## Dataset excerpts
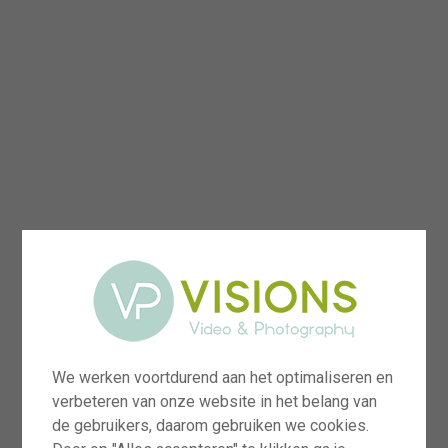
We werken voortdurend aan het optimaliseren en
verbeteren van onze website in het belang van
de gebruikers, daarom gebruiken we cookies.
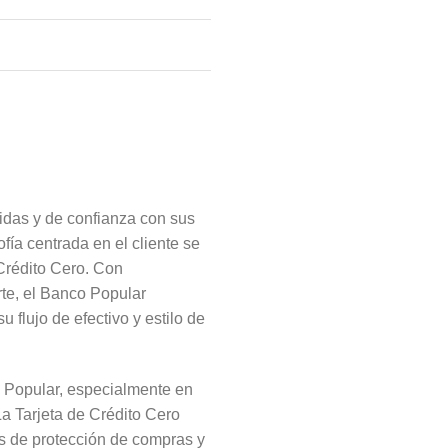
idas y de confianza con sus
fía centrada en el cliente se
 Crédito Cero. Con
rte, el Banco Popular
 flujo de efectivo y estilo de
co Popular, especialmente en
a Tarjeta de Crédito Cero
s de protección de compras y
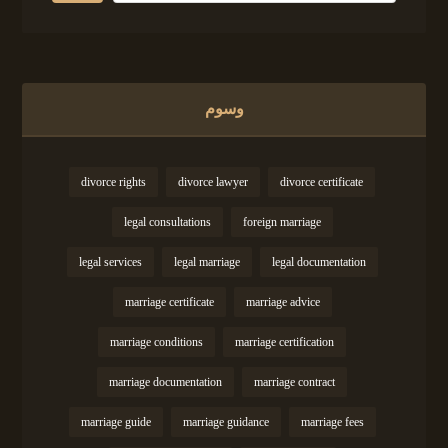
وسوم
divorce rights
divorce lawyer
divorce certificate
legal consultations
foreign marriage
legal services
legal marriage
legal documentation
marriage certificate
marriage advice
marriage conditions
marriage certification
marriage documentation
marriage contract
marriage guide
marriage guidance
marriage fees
--
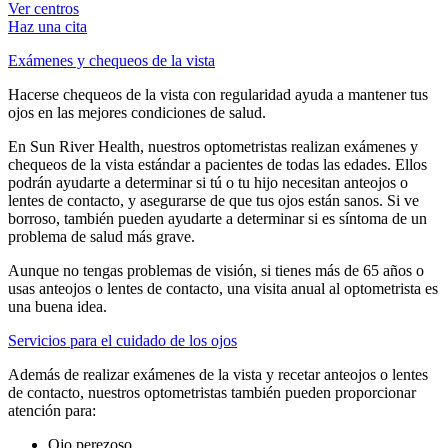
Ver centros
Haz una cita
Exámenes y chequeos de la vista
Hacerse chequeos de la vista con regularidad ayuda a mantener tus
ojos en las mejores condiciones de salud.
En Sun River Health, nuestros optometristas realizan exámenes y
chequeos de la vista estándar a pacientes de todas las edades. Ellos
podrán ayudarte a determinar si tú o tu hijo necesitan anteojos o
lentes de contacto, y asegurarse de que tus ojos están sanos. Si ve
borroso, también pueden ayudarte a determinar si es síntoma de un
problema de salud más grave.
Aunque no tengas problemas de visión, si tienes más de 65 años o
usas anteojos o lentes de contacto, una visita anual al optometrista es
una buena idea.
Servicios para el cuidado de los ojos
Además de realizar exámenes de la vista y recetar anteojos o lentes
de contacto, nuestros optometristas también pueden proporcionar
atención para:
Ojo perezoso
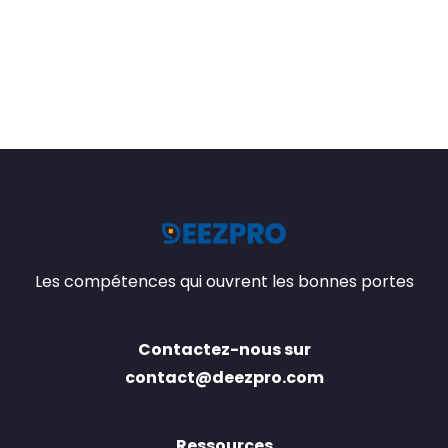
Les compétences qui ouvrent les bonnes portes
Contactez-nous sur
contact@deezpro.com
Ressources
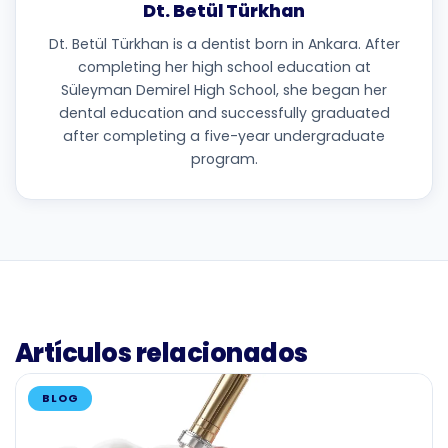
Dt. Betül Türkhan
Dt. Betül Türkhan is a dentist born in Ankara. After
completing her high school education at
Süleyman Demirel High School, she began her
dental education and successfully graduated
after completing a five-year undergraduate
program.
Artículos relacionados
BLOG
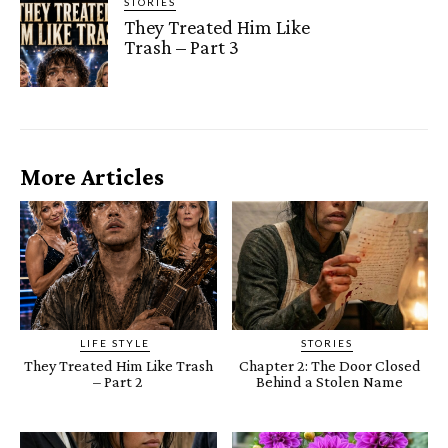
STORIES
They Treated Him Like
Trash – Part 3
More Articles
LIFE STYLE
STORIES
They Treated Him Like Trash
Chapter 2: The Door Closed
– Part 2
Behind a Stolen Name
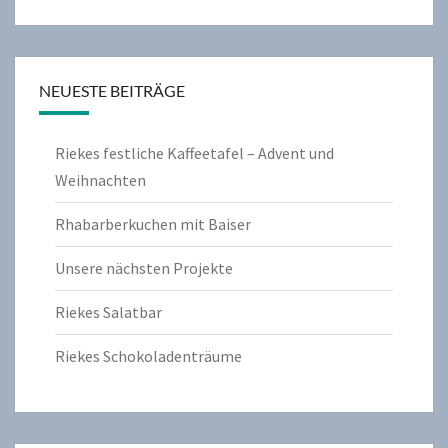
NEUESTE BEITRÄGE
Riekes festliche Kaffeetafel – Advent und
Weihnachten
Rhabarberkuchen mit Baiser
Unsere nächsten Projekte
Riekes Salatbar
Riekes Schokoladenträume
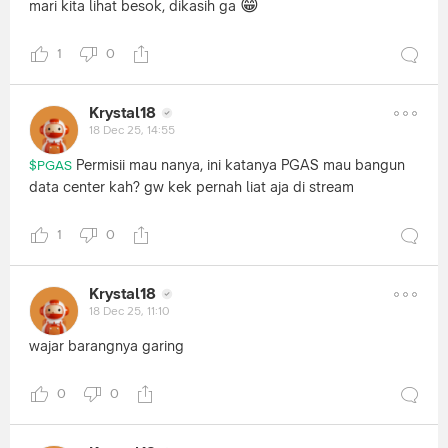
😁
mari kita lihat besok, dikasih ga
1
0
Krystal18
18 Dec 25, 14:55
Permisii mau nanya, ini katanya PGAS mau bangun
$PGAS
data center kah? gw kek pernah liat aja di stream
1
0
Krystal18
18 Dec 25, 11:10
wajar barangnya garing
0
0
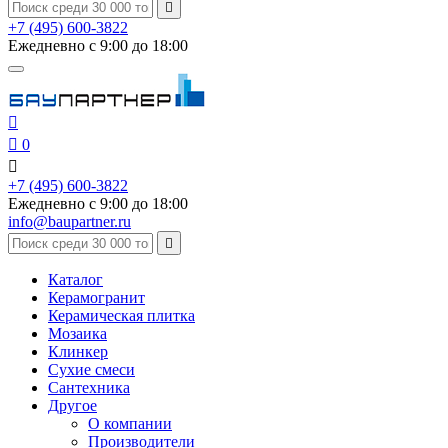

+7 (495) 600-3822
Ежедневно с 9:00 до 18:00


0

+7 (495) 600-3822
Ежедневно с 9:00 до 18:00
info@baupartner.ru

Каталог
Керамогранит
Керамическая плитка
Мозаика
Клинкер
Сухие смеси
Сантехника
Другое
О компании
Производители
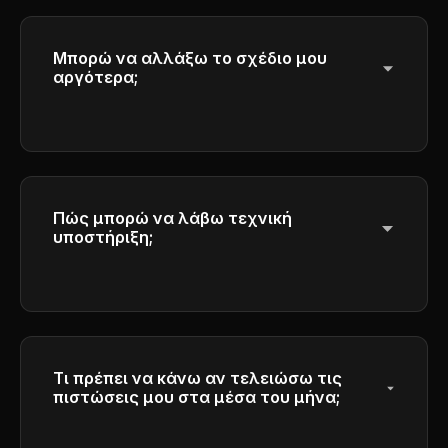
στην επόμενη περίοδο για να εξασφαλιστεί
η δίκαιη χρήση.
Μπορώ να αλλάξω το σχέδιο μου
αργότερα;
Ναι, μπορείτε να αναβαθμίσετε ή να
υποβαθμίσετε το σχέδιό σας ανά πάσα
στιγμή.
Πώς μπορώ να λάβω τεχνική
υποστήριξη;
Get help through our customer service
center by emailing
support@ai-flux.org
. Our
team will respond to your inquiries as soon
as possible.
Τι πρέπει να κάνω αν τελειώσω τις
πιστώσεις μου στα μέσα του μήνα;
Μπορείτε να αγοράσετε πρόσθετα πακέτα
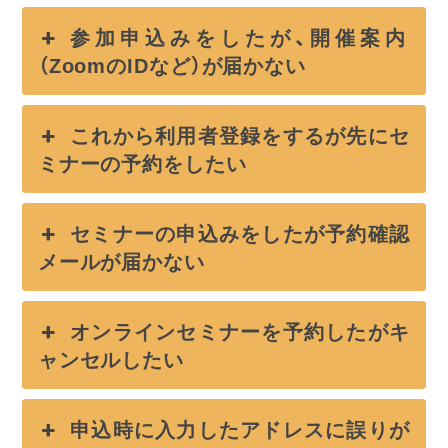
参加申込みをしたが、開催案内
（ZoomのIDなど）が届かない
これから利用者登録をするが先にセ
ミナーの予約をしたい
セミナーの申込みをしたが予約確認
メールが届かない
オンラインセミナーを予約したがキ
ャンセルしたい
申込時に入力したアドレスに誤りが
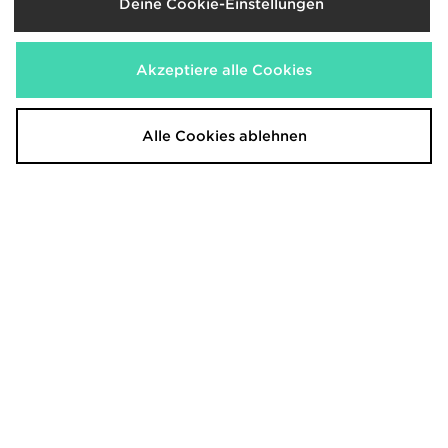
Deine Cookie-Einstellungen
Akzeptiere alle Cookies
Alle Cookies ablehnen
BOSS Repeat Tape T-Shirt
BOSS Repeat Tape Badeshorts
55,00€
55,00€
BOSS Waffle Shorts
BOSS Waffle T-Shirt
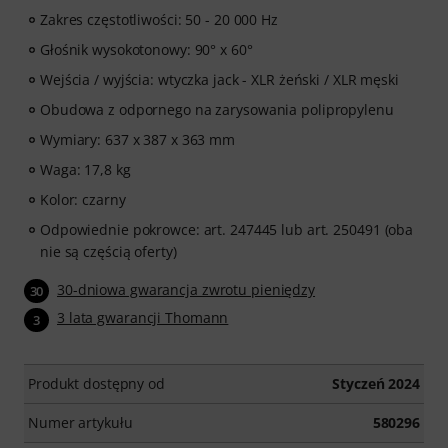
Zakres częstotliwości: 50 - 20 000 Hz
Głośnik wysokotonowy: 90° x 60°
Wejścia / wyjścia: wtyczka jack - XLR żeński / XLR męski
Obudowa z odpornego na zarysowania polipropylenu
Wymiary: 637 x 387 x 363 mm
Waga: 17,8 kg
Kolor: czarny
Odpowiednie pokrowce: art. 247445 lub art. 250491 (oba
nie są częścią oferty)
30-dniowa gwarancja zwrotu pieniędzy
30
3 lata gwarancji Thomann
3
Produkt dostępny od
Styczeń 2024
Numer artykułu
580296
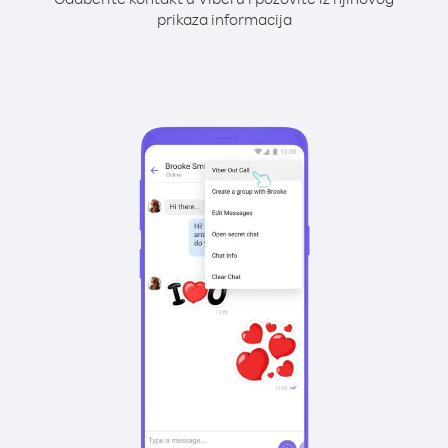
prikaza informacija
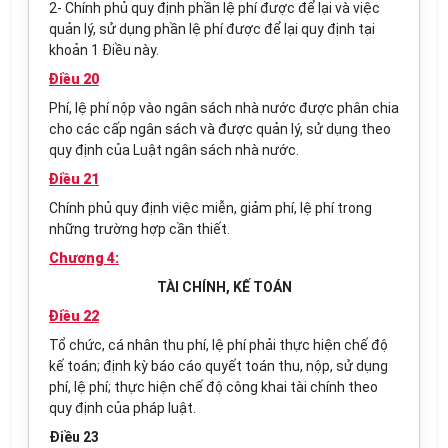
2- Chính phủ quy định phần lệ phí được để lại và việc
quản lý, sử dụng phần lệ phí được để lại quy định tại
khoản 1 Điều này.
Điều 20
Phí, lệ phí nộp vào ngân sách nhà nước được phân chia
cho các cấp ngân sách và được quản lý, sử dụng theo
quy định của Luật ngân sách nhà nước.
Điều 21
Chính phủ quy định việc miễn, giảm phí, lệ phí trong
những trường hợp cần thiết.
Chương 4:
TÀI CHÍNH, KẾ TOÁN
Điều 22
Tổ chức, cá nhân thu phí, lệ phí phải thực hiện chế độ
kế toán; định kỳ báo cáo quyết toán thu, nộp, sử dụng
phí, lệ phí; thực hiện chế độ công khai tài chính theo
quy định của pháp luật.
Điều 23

## Action item
Tell how many lines of the data include the word "legal", and nothing else.

## Completed task
4